(Extracted records)
★ ★ ★

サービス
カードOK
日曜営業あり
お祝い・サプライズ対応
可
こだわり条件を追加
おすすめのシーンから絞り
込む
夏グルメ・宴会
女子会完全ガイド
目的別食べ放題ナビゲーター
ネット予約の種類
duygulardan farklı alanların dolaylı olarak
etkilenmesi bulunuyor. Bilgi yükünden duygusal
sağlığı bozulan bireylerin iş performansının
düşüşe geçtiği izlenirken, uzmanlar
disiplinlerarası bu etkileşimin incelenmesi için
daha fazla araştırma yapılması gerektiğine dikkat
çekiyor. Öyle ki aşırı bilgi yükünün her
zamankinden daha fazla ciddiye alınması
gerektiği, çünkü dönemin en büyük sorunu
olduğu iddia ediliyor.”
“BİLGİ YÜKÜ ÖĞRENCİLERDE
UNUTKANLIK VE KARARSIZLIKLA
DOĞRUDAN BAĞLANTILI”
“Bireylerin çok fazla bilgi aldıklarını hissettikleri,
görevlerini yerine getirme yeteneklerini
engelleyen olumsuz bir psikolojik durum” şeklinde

★ ★ ★

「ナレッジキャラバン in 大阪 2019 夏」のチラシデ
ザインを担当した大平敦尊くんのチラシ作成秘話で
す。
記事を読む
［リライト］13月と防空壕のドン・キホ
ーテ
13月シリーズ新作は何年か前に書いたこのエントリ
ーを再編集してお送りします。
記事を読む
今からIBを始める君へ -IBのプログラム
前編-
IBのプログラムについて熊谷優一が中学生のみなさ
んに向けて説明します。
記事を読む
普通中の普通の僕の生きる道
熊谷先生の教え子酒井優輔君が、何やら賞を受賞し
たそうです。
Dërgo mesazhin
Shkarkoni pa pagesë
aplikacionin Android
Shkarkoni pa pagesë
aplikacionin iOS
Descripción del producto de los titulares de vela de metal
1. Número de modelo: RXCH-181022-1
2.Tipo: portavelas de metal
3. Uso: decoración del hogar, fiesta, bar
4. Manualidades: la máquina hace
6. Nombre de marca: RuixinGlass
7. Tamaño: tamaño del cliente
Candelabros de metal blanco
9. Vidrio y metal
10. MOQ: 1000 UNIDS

★ ★ ★

In the entries above, find the line holding "IBのプログラムについて熊谷優一が中学生のみなさ" and the line holding "6. Nombre de marca: RuixinGlass", then retype exactly those two lines and every line between them, and nothing else.

• **PROBLEM SOLUTION**:
IBのプログラムについて熊谷優一が中学生のみなさ
んに向けて説明します。
記事を読む
普通中の普通の僕の生きる道
熊谷先生の教え子酒井優輔君が、何やら賞を受賞し
たそうです。
Dërgo mesazhin
Shkarkoni pa pagesë
aplikacionin Android
Shkarkoni pa pagesë
aplikacionin iOS
Descripción del producto de los titulares de vela de metal
1. Número de modelo: RXCH-181022-1
2.Tipo: portavelas de metal
3. Uso: decoración del hogar, fiesta, bar
4. Manualidades: la máquina hace
6. Nombre de marca: RuixinGlass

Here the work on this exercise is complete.